Genbox / SimpleS3

A .NET Core implementation of Amazon's S3 API with focus on simplicity, security and performance
MIT License
44 stars 8 forks source link

Presign multipart uploads #59

Closed holly-hacker closed 3 weeks ago

holly-hacker commented 1 month ago

Description of the feature

I need to allow clients of my application to upload large files to S3-compatible storage, which requires presigned multipart uploads. From what I can tell, no S3 libraries for .NET seem to support this right now. Is this something you plan on implementing? Or is it perhaps already possible, but am I just overlooking some API?

Genbox commented 4 weeks ago

There is only support for presigned GET/PUT/DELETE/HEAD at the moment. I can add a pre-signed multipart client.

Genbox commented 4 weeks ago

I've built it. I'll release it tomorrow after some more testing.

holly-hacker commented 3 weeks ago

Thanks a lot! I can't give much, but I've send a one-time sponsorship your way that matches the commercial tier for half a year. Thank you for maintaining these open-source libraries <3

Genbox commented 3 weeks ago

I've released version 3.1 which has a generic SignRequest method that can create a pre-signed URL for any request. You could just use a HttpClient to post data to the URL, but to support future ideas of client-side encryption, I've provided a simple API for using the pre-signed requests as well.

Here is how you use the API:

string key = "data.txt";

//Create a multipart upload
CreateMultipartUploadResponse createResp = await client.CreateMultipartUploadAsync(bucket, key);

List<S3PartInfo> infos = new List<S3PartInfo>();

await using (MemoryStream ms = new MemoryStream("hello world"u8.ToArray()))
{
    UploadPartRequest req = new UploadPartRequest(bucket, key, createResp.UploadId, 1, null); //We add null in place of content

    //This gives you a pre-signed URL
    string url = client.SignRequest(req, TimeSpan.FromSeconds(100));

    //For convenience, I've provided a SendSignedRequestAsync function. However, you could just use HttpClient.PutAsync()
    UploadPartResponse partResp = await client.SendSignedRequestAsync<UploadPartResponse>(url, HttpMethodType.PUT, ms);

    //We need to save information about the parts for the complete step further down
    infos.Add(new S3PartInfo(partResp.ETag, 1));
}

CompleteMultipartUploadResponse compResp = await client.CompleteMultipartUploadAsync(bucket, key, createResp.UploadId, infos);

Thank you very much for the sponsorship. It is much appreciated!

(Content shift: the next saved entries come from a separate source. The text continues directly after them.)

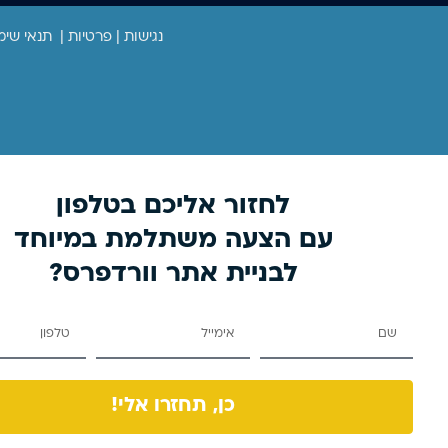
נגישות
|
פרטיות
|
תנאי שימ
לחזור אליכם בטלפון
עם הצעה משתלמת במיוחד
לבניית אתר וורדפרס?
כן, תחזרו אלי!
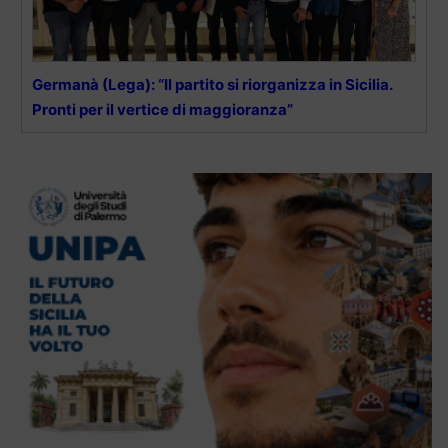
Germanà (Lega): “Il partito si riorganizza in Sicilia.
Pronti per il vertice di maggioranza”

Genbox commented 3 weeks ago

Note: You can also pre-sign the CreateMultipartUploadRequest, but not a CompleteMultipartUploadRequest since it is using XML in it's request.

holly-hacker commented 3 weeks ago

I'm currently in the process of moving from minio-dotnet to SimpleS3.GenericS3 in my project, and I notice that the new SignRequest API will not add a http:// or https:// protocol to the signed request. Is that intended? I'm currently working around this like so:

var req = new PutObjectRequest(s3Service.Bucket, fileAttachment.ObjectStorageKey, null);
var url = s3Service.S3Client.SignRequest(req, TimeSpan.FromMinutes(5));

// TODO: check SimpleS3Config.UseTls instead
if (!url.StartsWith("http://") && !url.StartsWith("https://"))
    url = env.IsDevelopment() ? $"http://{url}" : $"https://{url}";

To be clear, I am not using multipart uploads yet. I'm only converting my existing signed PutObject code.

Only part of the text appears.